Powered by its cloud computing business, Amazon is continuing to defy expectations that increasing competition will slow its momentum.
For the first quarter, which ended March 31, the online shopping giant reported net income rose 41% to $724 million, or $1.48 per share — the eighth straight quarter that it posted a net profit. Analysts on average were expecting $1.12 per share.
Net sales rose 23% to $35.7 billion, just beating analysts’ average estimate of $35.3 billion.
Amazon said the $890 million in operating income from its Amazon Web Services cloud business accounted for most of its overall profit. “The unit is way more profitable than Amazon’s core retail business — there are no physical products to buy, store and ship in AWS — and growing rapidly,” Recode noted.
“While its growth is decelerating, its revenue still grew 43 percent year over year to $3.7 billion,” it added. “That helps the bottom line a lot.”
According to Reuters, the first-quarter results may ease some investors’ fears that “mounting competition from rival cloud providers like Microsoft and price cuts at AWS would slow the company’s momentum.

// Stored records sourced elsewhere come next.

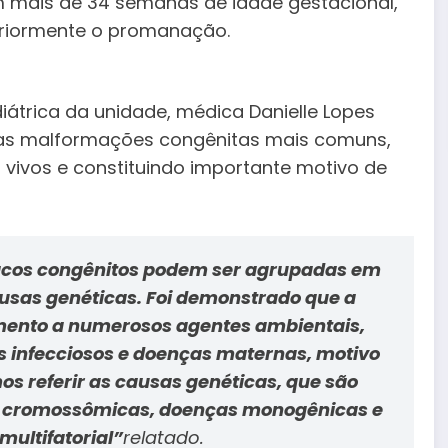
m mais de 34 semanas de idade gestacional,
eriormente o promanação.
átrica da unidade, médica Danielle Lopes
 as malformações congênitas mais comuns,
vivos e constituindo importante motivo de
díacos congênitos podem ser agrupadas em
ausas genéticas. Foi demonstrado que a
mento a numerosos agentes ambientais,
s infecciosos e doenças maternas, motivo
os referir as causas genéticas, que são
as cromossômicas, doenças monogênicas e
ultifatorial”
relatado.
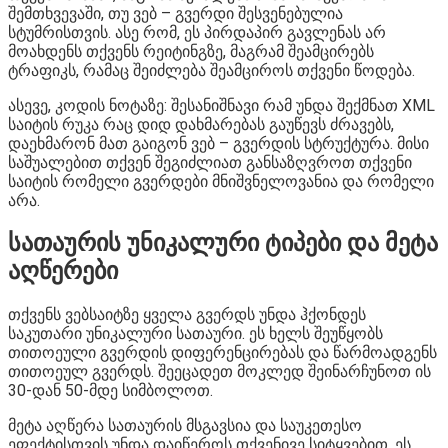
შემთხვევაში, თუ ვებ – გვერდი შესვენებულია
სტუმრისთვის. ასე რომ, ეს პირდაპირ გავლენას არ
მოახდენს თქვენს რეიტინგზე, მაგრამ შეამცირებს
ტრაფიკს, რამაც შეიძლება შეამციროს თქვენი წოდება.
ასევე, კოდის ნოტაზე: შესანიშნავი რამ უნდა შექმნათ XML
საიტის რუკა რაც დიდ დახმარებას გაუწევს ძრავებს,
დაეხმარონ მათ გაიგონ ვებ – გვერდის სტრუქტურა. მისი
საშუალებით თქვენ შეგიძლიათ განსაზღვროთ თქვენი
საიტის რომელი გვერდები მნიშვნელოვანია და რომელი
არა.
სათაურის უნიკალური ტიპები და მეტა
აღწერები
თქვენს ვებსაიტზე ყველა გვერდს უნდა ჰქონდეს
საკუთარი უნიკალური სათაური. ეს ხელს შეუწყობს
თითოეული გვერდის დიფერენცირებას და წარმოადგენს
თითოეულ გვერდს. შეეცადეთ მოკლედ შეინარჩუნოთ ის
30-დან 50-მდე სიმბოლოთ.
მეტა აღწერა სათაურის მსგავსია და საუკეთესო
ეფექტისთვის უნდა დაიწეროს თქვენივე სიტყვებით. ეს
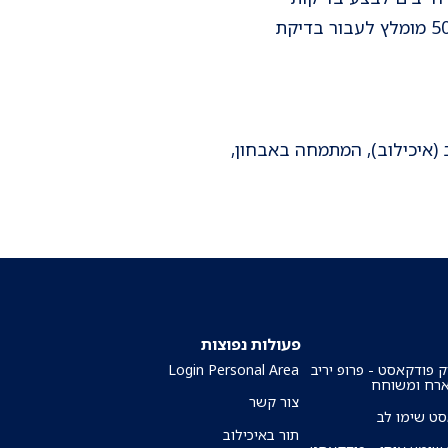
קולונוסקופיה באופן עוקב, בשל הנטייה לגדל פוליפים נוספים. גם לכלל האוכלוסייה מעל גיל 50 מומלץ לעבור בדיקת
(איכילוב), המתמחה באבחון,
פעולות נפוצות
ק פודקאסט - פרופ יריב
Login Personal Area
ארח ומשוחח
צור קשר
ט שימו לב
תור באיכילוב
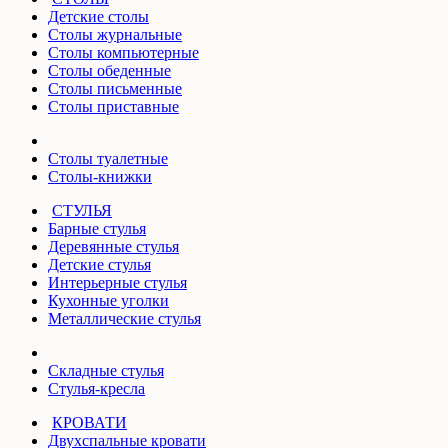
Детские столы
Столы журнальные
Столы компьютерные
Столы обеденные
Столы письменные
Столы приставные
Столы туалетные
Столы-книжки
СТУЛЬЯ
Барные стулья
Деревянные стулья
Детские стулья
Интерьерные стулья
Кухонные уголки
Металлические стулья
Складные стулья
Стулья-кресла
КРОВАТИ
Двухспальные кровати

Many also expected Amazon’s staggering array of investments — from new warehouses, TV and movie production to research on artificial intelligence — to weigh on profits.”
“The core e-commerce segment remains very healthy,” said Colin Sebastian, an analyst at Baird Equity Research. “Subscription services and advertising are growing much faster, and beginning to move the needle, which also helps increase profit margins.”
Amazon Prime helped raise Amazon’s first-quarter subscription sales 49% from a year earlier to $1.9 billion. “Sign-ups have been key to Amazon’s strategy because Prime encourages shoppers to buy more goods, more often,” Reuters said.
Revenue from a co-branded credit card deal and from third-party sellers paying to promote their products on Amazon.com also rose 56% to $850 million.
In after-hours trading Thursday, Amazon’s shares rose 3.9% to $954. “There’s always this moment when people think, ‘Is the magic going to run out?’” said James McQuivey, an analyst at Forrester Research. “It just hasn’t panned out.”